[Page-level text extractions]
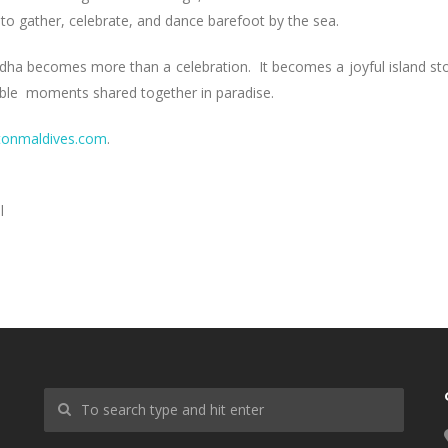
 to gather, celebrate, and dance barefoot by the sea.
dha becomes more than a celebration. It becomes a joyful island st
ttable moments shared together in paradise.
tonmaldives.com
.
l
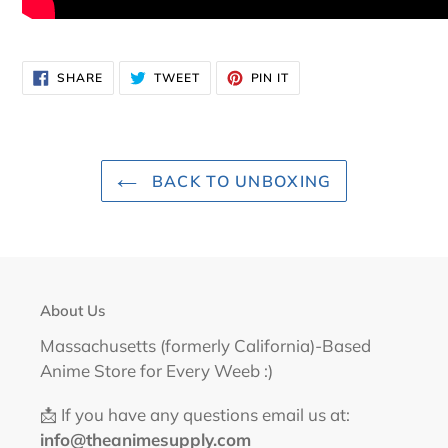
SHARE
TWEET
PIN
SHARE
TWEET
PIN IT
ON
ON
ON
FACEBOOK
TWITTER
PINTEREST
BACK TO UNBOXING
About Us
Massachusetts (formerly California)-Based
Anime Store for Every Weeb :)
📩 If you have any questions email us at:
info@theanimesupply.com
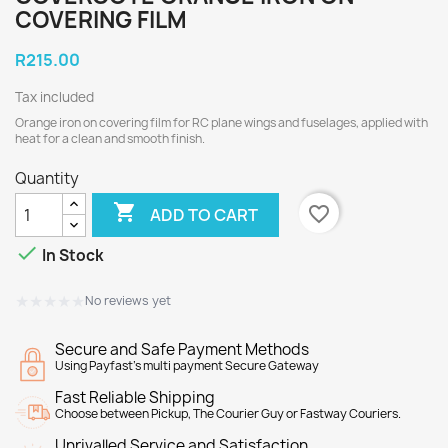
COVERING FILM
R215.00
Tax included
Orange iron on covering film for RC plane wings and fuselages, applied with
heat for a clean and smooth finish.
Quantity

favorite_border
ADD TO CART

In Stock
★★★★★
★★★★★
No reviews yet
Secure and Safe Payment Methods
Using Payfast's multi payment Secure Gateway
Fast Reliable Shipping
Choose between Pickup, The Courier Guy or Fastway Couriers.
Unrivalled Service and Satisfaction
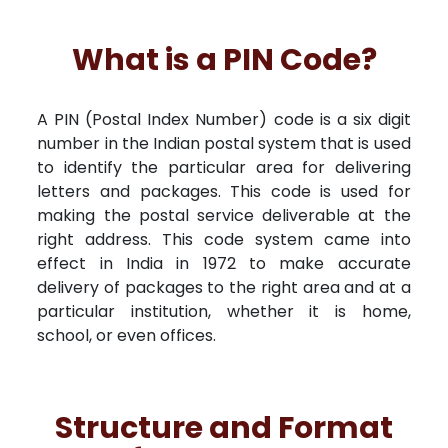
What is a PIN Code?
A PIN (Postal Index Number) code is a six digit
number in the Indian postal system that is used
to identify the particular area for delivering
letters and packages. This code is used for
making the postal service deliverable at the
right address. This code system came into
effect in India in 1972 to make accurate
delivery of packages to the right area and at a
particular institution, whether it is home,
school, or even offices.
Structure and Format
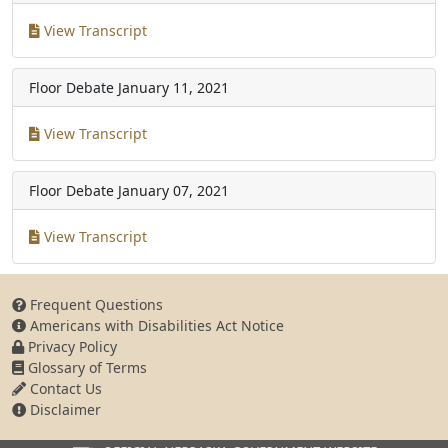
View Transcript
Floor Debate
January 11, 2021
View Transcript
Floor Debate
January 07, 2021
View Transcript
Frequent Questions
Americans with Disabilities Act Notice
Privacy Policy
Glossary of Terms
Contact Us
Disclaimer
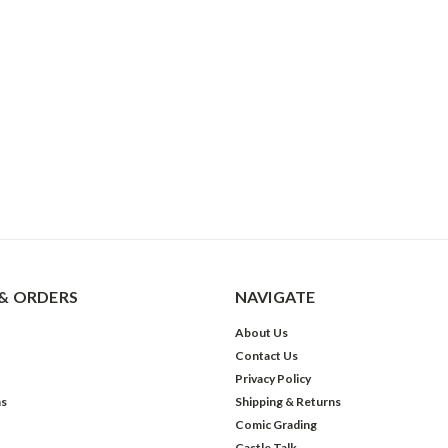
& ORDERS
NAVIGATE
About Us
Contact Us
Privacy Policy
ns
Shipping & Returns
Comic Grading
Castle Talk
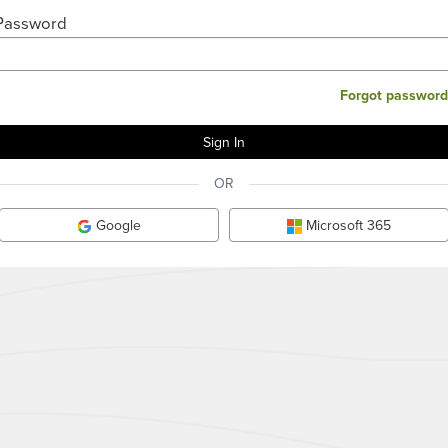
Password
Forgot password
OR
Google
Microsoft 365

What you should do: Set down the records again exactly as they appear, leaving each picture behind.

Answer to the exercise:
 to gather, celebrate, and dance barefoot by the sea.
dha becomes more than a celebration. It becomes a joyful island st
ttable moments shared together in paradise.
tonmaldives.com
.
l
SHARE
TWEET
PIN
SHARE
TWEET
PIN IT
ON
ON
ON
FACEBOOK
TWITTER
PINTEREST
BACK TO UNBOXING
About Us
Massachusetts (formerly California)-Based
Anime Store for Every Weeb :)
📩 If you have any questions email us at:
info@theanimesupply.com
COVERING FILM
R215.00
Tax included
Orange iron on covering film for RC plane wings and fuselages, applied with
heat for a clean and smooth finish.
Quantity

favorite_border
ADD TO CART

In Stock
★★★★★
★★★★★
No reviews yet
Secure and Safe Payment Methods
Using Payfast's multi payment Secure Gateway
Fast Reliable Shipping
Choose between Pickup, The Courier Guy or Fastway Couriers.
Unrivalled Service and Satisfaction
What is a PIN Code?
A PIN (Postal Index Number) code is a six digit
number in the Indian postal system that is used
to identify the particular area for delivering
letters and packages. This code is used for
making the postal service deliverable at the
right address. This code system came into
effect in India in 1972 to make accurate
delivery of packages to the right area and at a
particular institution, whether it is home,
school, or even offices.
Structure and Format
View Transcript
Floor Debate
January 11, 2021
View Transcript
Floor Debate
January 07, 2021
View Transcript
Frequent Questions
Americans with Disabilities Act Notice
Privacy Policy
Glossary of Terms
Contact Us
Disclaimer
& ORDERS
NAVIGATE
About Us
Contact Us
Privacy Policy
ns
Shipping & Returns
Comic Grading
Castle Talk
Password
Forgot password
OR
Google
Microsoft 365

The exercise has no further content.